То ли из-за нехватки кислорода, то ли от боли и усталости, Ауаду казалось, будто он спит. Дорога длиной в несколько метров заняла вечность. Он хотел остановиться и отдохнуть, прижавшись щекой к шероховатому полу пещеры, когда свет сам двинулся навстречу, засиял ярче и отчетливей, заполнил собой всё. Ауад оказался в просторном зале с широким плоским камнем, где в неглубокой нише горело пламя.
Позади алтаря, на возвышении меж двух колонн сидела женщина в белом платье. В ее волосах сияла диадема с изображением полумесяца.
— Подойди и взгляни на огонь, — приказала она.
Ауад подполз к камню, подтянулся, схватившись за край и опираясь на здоровую ногу. Глаза заслезились, стало дурно от жара, ударившего в лицо, и от первобытной силы жертвенного пламени, грозящей лишить его рассудка. В тот миг он понял, что пришло время умереть, что он достиг черты.
Женщина поднялась и подошла к нему с глиняным кувшином в руках.
— Довольно. Выпей вина, оно облегчит твои страдания.
Опустившись на пол, он сделал несколько жадных глотков, протянул ей кувшин и вгляделся в безмятежное лицо. Она была похожа на Мариам, какой та станет через несколько лет, на пике женственности и красоты. Она напоминала его собственную мать, какой та была в юности, в полузабытое мирное время.
— Многие искали здесь золото, многие не вернулись домой, — сказала женщина,— за чем пришел ты?
— Убей меня, — сказал Ауад, — или подари вечную жизнь.
Она протянула белую мерцающую руку, взяла его за подбородок и заглянула в глаза.
— Ты смелее прочих. Мне нужен такой человек.
— Кто ты?
— Астарта Библская, древнейшая из финикийских богинь.

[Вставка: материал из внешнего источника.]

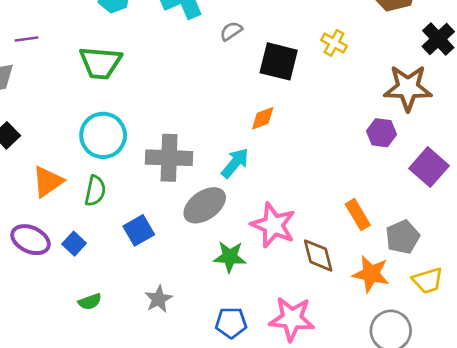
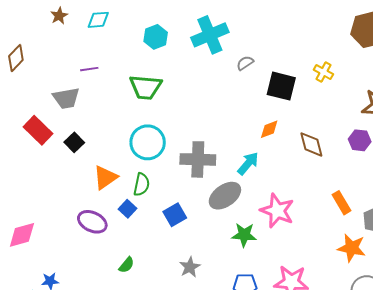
blue square: (74, 244) -> (127, 209), moved
brown diamond: (318, 255) -> (311, 144), moved
green semicircle: (90, 302) -> (126, 265), moved, turned -30

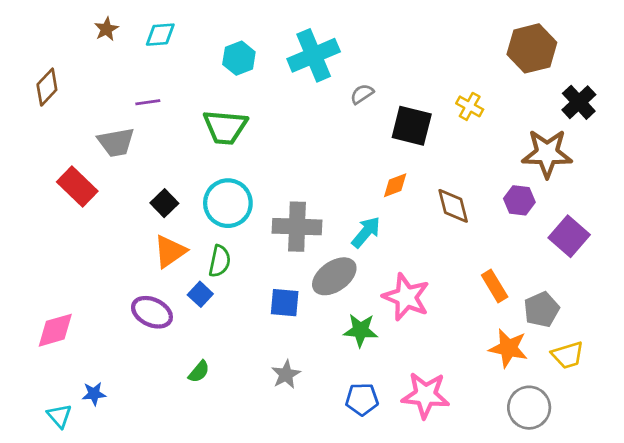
black square: (74, 142) -> (164, 203), moved
blue square: (175, 215) -> (285, 303), moved, turned 35

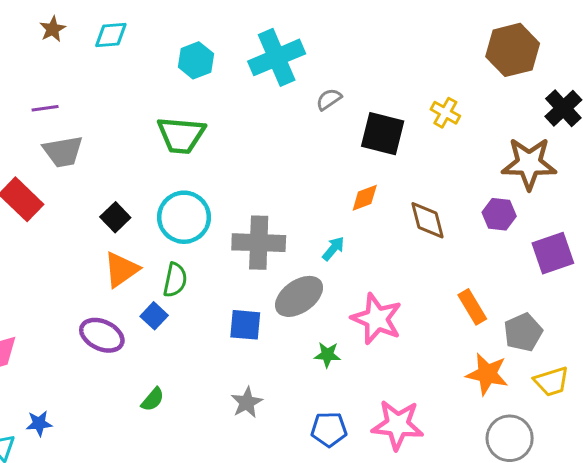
purple line: (148, 102) -> (45, 108), moved
cyan arrow: (366, 232) -> (333, 249), size x0.7
purple square: (569, 236) -> (553, 253), turned 30
green star: (361, 330) -> (327, 355), size x0.7

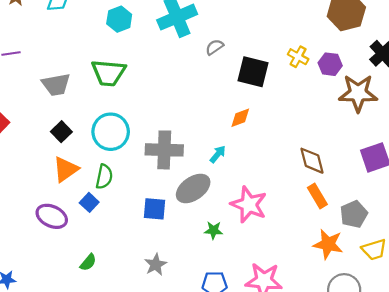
gray trapezoid: (63, 152) -> (56, 85), moved
purple hexagon: (499, 214) -> (330, 64), moved
brown diamond: (427, 220) -> (312, 161), moved

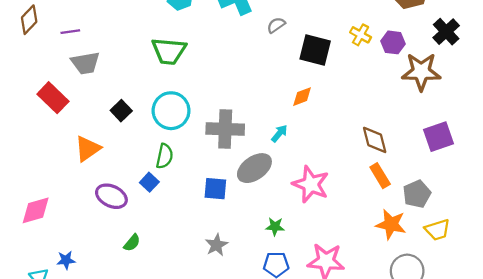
gray trapezoid: (56, 85) -> (85, 63), moved
orange triangle: (66, 169) -> (88, 149), moved
green star: (213, 230) -> (275, 227), moved
green semicircle: (88, 262) -> (132, 243), moved

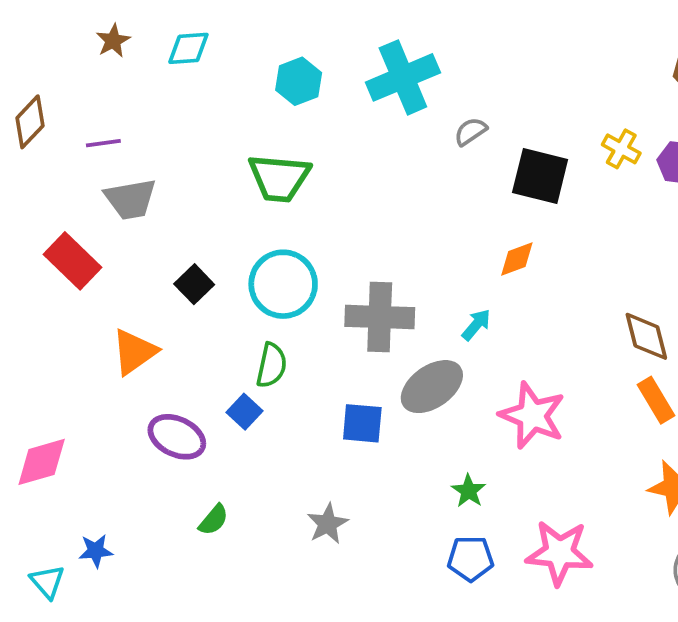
green star: (275, 227) -> (469, 491), turned 30
gray star: (217, 245) -> (328, 524), moved

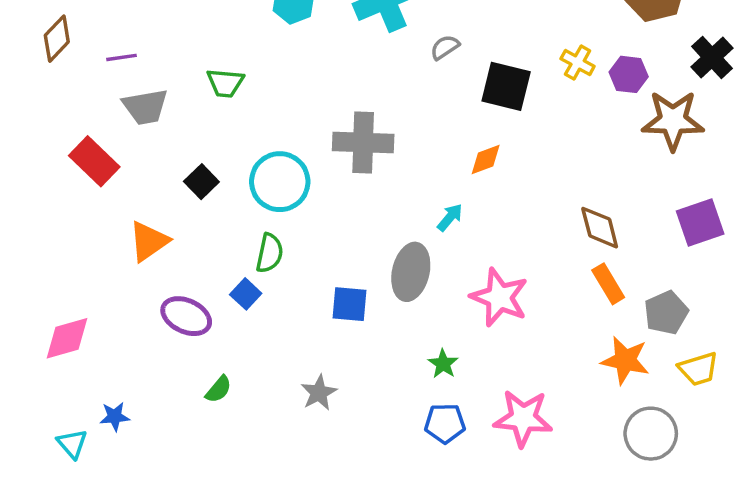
green trapezoid: (279, 178) -> (225, 83), moved, size x0.7
gray cross: (380, 317) -> (363, 143), moved
gray ellipse: (432, 387) -> (411, 272), turned -42

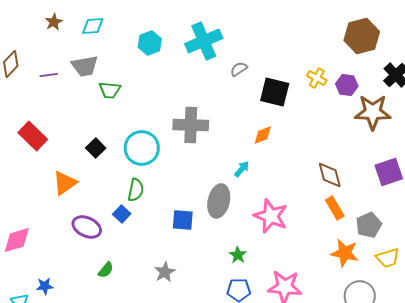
gray trapezoid: (145, 107) -> (85, 66), moved

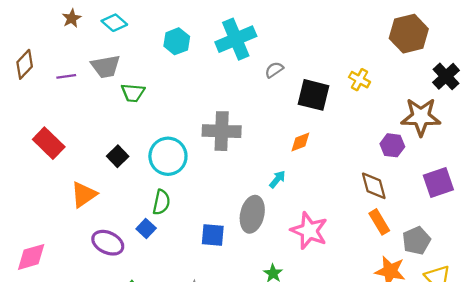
cyan diamond: (93, 26) -> (114, 23), turned 45
purple hexagon: (347, 85) -> (392, 145), moved

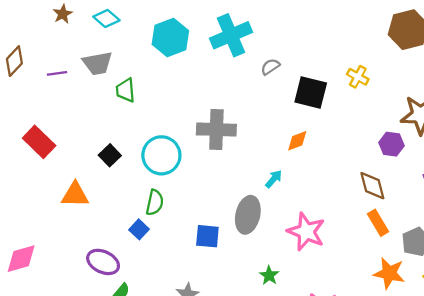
cyan hexagon: (177, 41) -> (170, 38), size x1.4
green trapezoid: (133, 93) -> (126, 90), turned 80
orange triangle: (84, 195) -> (75, 195), turned 36
purple ellipse: (108, 243) -> (103, 262), moved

Не выдержав этого взгляда Ауад моргнул, вновь открыл глаза и оказался у себя дома, в Ашрафийе, на бедно обставленной кухне многоквартирного дома. Он сидел за столом, застеленным скатертью с обтрепанной бахромой, перед ним стояла чашка черного кофе и фарфоровая пепельница со сколом. Мать, одетая в черное, помешивала у плиты варево в глубокой сковороде. Пахло сладким перцем, томатным соусом и луком. С улицы доносилась зычная ругань и гудки машин.
— Мама, почему ты в трауре?
Она обернулась, плотно сжала не накрашенные губы.
— Два дня назад мой сын упал в подземный колодец в долине Бекаа. Он отравился углекислым газом, друзья не смогли его спасти.
— Это неправда. Смотри, я жив!
— Луису удалось вернуться. Этот никчемный пустозвон рассказал всем, как глупо и бессмысленно оборвалась жизнь моего сына. Господь забирает лучших.
— Но почему тогда я здесь, почему разговариваю с тобой?
Мать качала головой, будто не слышала его слов. Кухня медленно растаяла и превратилась в ярко освещенную залу с алтарем.
— Потому что физический мир — иллюзия, — сказала Астарта Библская, — а я существую везде, и нигде, и одновременно.
— Мне нужно вернуться живым, — сказал Ауад, — в чем сделка?
— Слушай.
Она обошла алтарь и направилась к своему трону меж двух столбов. Ее осанка была царственной, а походка — неторопливой.
— Три тысячи лет назад суффеты Библа заключили союз с древними богами, создавшими мировой порядок. Они хотели ограничить людям доступ к знанию об истинном устройстве Ойкумены, и о собственном прошлом. Потому что накопленная мудрость, передаваясь от отцов к детям, может быть использована во благо, иногда именуемое также злом, смотря с какой стороны посмотреть.